Regular Expression Syntax

A regular expression is a very powerful (and sometimes complicated) tool, and a complete understanding of their capabilities and applications goes well beyond this primer. Instead, some standard expressions that are typically used and the rules below must be understood in order to read a regular expression, including:

  • Characters
  • Repetition modifiers
  • Groups and ranges
  • Escaping special characters
  • Anchors

Characters

The following parts of a regular expression allow you to indicate both matches for characters and character classes.

Matches

To specify that a certain character or character set can be matched, use the following options.

  • Literals: Any character matches itself.

Example: 'a' matches the character 'a'.

  • Dot / Period (.): Matches one single character (any character).

Example: a..d

Matches: 'abcd', 'a12d', and 'aaad'

Does Not Match: 'abbb', 'abcde', or 'ba1d'

  • Character Sets: Uses brackets ( [ ] ) to match any one of a set of characters.

Example: [ae]

Matches: 'a' and 'e'

Does Not Match: 'b', 'c', or 'd'

Example: [12345]

Matches: '1', '2', '3', '4', and '5'

Does Not Match: '0', '6', '7', '8', or '9'

  • Ranges: Use a dash ( - ) to indicate ranges within a Character Set.

Example: [a-e]

Matches: 'a', 'b', 'c', 'd', and 'e'

Does Not Match: '1' or 'f'

Example: [1-5]

Matches: '1', '2', '3', '4', and '5'

Does Not Match: '0', '6', '7', '8', or '9'

  • Combinations

Example: [a-z][a-z0-9][a-z0-9]

Matches any lowercase letter followed by two other lowercase letter or numbers

Matches: 'a11', 'bt9', and 'xyz'

Does Not Match: '1ab' or 'abc1'

Classes

To specify that the text must be of a certain class, use the following options.

  • Digit: Any number character 0-9.

\d indicates a digit character is required.

\D indicates a digit character must not be present.

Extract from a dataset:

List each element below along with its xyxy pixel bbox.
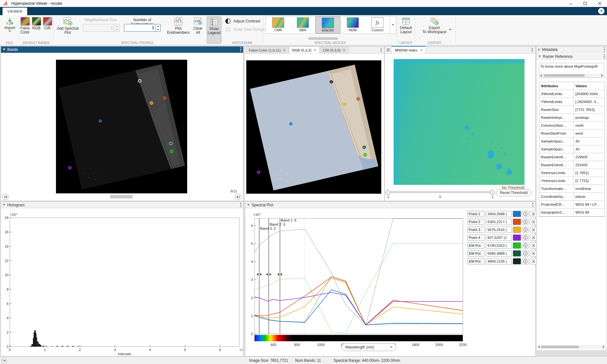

Example: '\d' matches the number '5' in the value '5 = V'.

Example: '\D' matches the equal sign '=' in the value '5 = V'.

  • Word: Any word character: a-z, A-Z, or 0-9.

\w indicates a word character is required.

\W indicates a word character must not be present.

Example: '\w' matches the number '5' in the value '5 = V'.

Example: '\W' matches the equal sign '=' in the value '5 = V'.

  • White space: Any non-whitespace character.

\s indicates space character is required.

\S indicates space character must not be present.

Example: '\s' matches the space between the two words in the value 'this is'.

Example: '\S' matches the character 't' in the value ' this is'.

Repetition Modifiers

To specify that a certain character or character set can be matched more than once, you can add repetition modifiers after the character or character set. Some common repetition modifiers are described below.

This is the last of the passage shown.